Ein Demonstrant schlägt zwei Topfdeckel aneinander

Deckel drauf: Demonstration gegen Mieterhöhung und Gentrifizierung in Berlin Foto: Karsten Thielker

Fangen wir mit den Begrifflichkeiten an. Gerade hat der Berliner Senat den sogenannten Mietendeckel beschlossen. Ein richtig blödes Wort, das doch eigentlich etwas Gutes meint. Deckel auf Töpfen, in denen es brodelt und kocht, waren noch nie eine gute Idee, weder physikalisch noch politisch.
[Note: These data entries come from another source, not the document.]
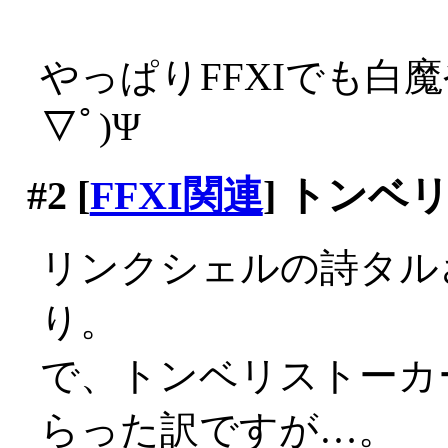
やっぱりFFXIでも白
▽ﾟ)Ψ
#2
[
FFXI関連
] トンベ
リンクシェルの詩タル
り。
で、トンベリストーカ
らった訳ですが…。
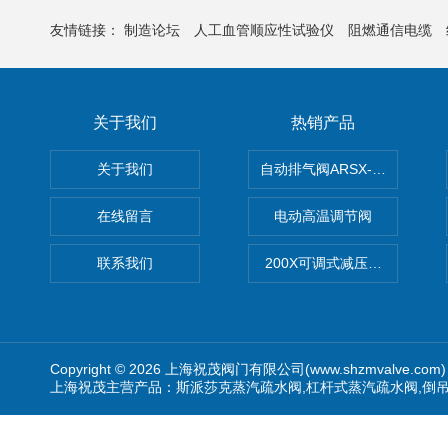
友情链接：
制造论坛
人工血管顺应性试验仪
阻燃通信电缆
关于我们
热销产品
关于我们
自动排气阀ARSX-0015/ARSX-0
在线留言
电动高温调节阀
联系我们
200X可调式减压阀（减压稳
Copyright © 2026 上海祝茂阀门有限公司(www.shzmvalve.co
上海祝茂主营产品：斯派莎克蒸汽疏水阀,杠杆式蒸汽疏水阀,倒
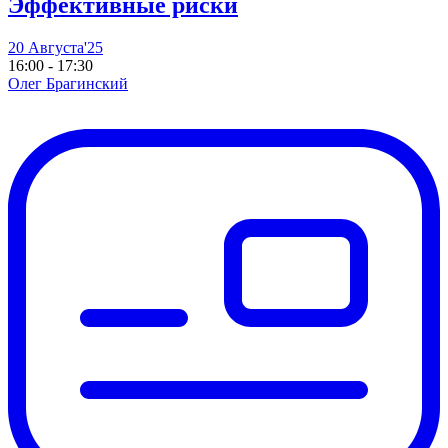
Эффективные риски
20 Августа'25
16:00 - 17:30
Олег Брагинский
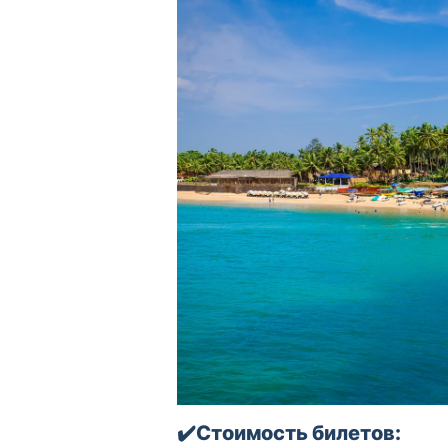
✔️Стоимость билетов:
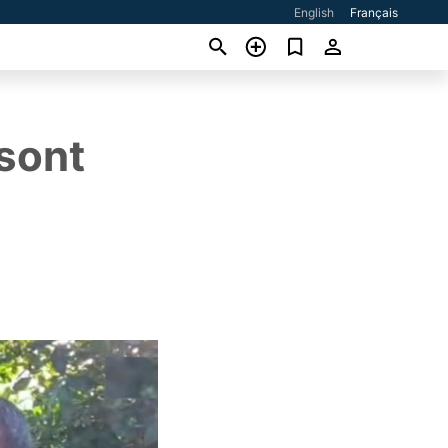
English
Français
 sont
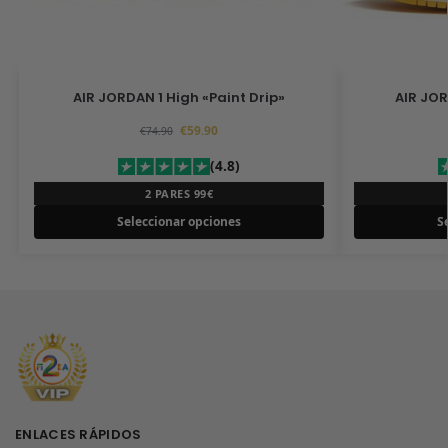
AIR JORDAN 1 High «Paint Drip»
AIR JOR
€
59.90
€
74.90
(4.8)
2 PARES 99€
Seleccionar opciones
S
ENLACES RÁPIDOS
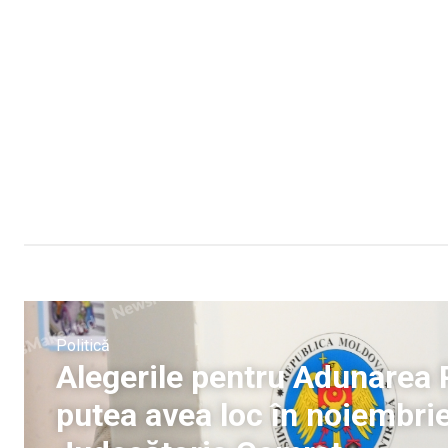
Politică
Alegerile pentru Adunarea 
putea avea loc în noiembri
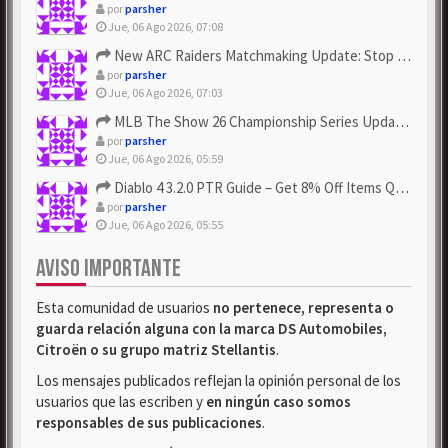
por
parsher
Jue, 06 Ago 2026, 07:08
New ARC Raiders Matchmaking Update: Stop Failed - Grab Bluep...
por
parsher
Jue, 06 Ago 2026, 07:03
MLB The Show 26 Championship Series Update! Get Cheap & ...
por
parsher
Jue, 06 Ago 2026, 05:59
Diablo 4 3.2.0 PTR Guide – Get 8% Off Items Quickly to Test ...
por
parsher
Jue, 06 Ago 2026, 05:55
AVISO IMPORTANTE
Esta comunidad de usuarios
no pertenece, representa o
guarda relación alguna con la marca DS Automobiles,
Citroën o su grupo matriz Stellantis
.
Los mensajes publicados reflejan la opinión personal de los
usuarios que las escriben y
en ningún caso somos
responsables de sus publicaciones
.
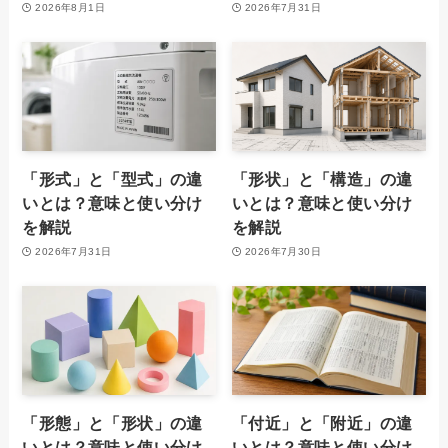
2026年8月1日
2026年7月31日
「形式」と「型式」の違
「形状」と「構造」の違
いとは？意味と使い分け
いとは？意味と使い分け
を解説
を解説
2026年7月31日
2026年7月30日
「形態」と「形状」の違
「付近」と「附近」の違
いとは？意味と使い分け
いとは？意味と使い分け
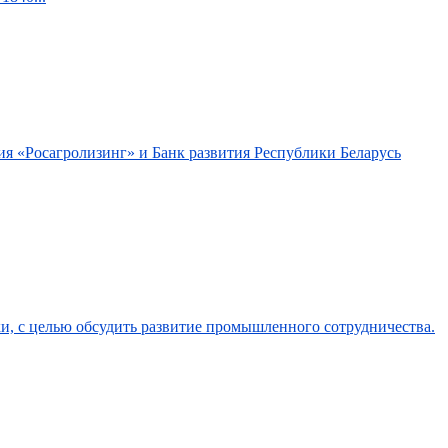
я «Росагролизинг» и Банк развития Республики Беларусь
и, с целью обсудить развитие промышленного сотрудничества.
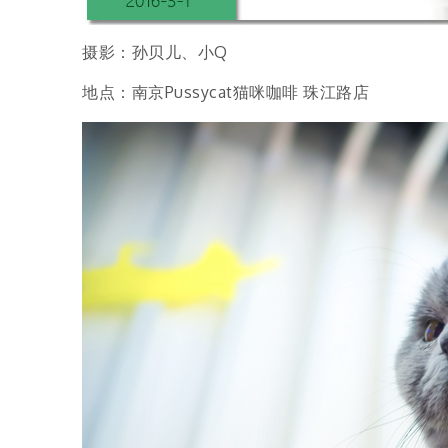
摄影：孙贝儿、小Q
地点：南京Pussycat猫咪咖啡 珠江路店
So betrachtet darf meine Geburtsstadt Berlin künftig als einzigartige sozialpolitische Versuchsanordnung betrachtet werden: Entweder das Ding fliegt irgendwann komplett in die Luft. Oder der Deckel bleibt drauf und am Ende werden alle satt – auch die bislang hungrig Gehaltenen.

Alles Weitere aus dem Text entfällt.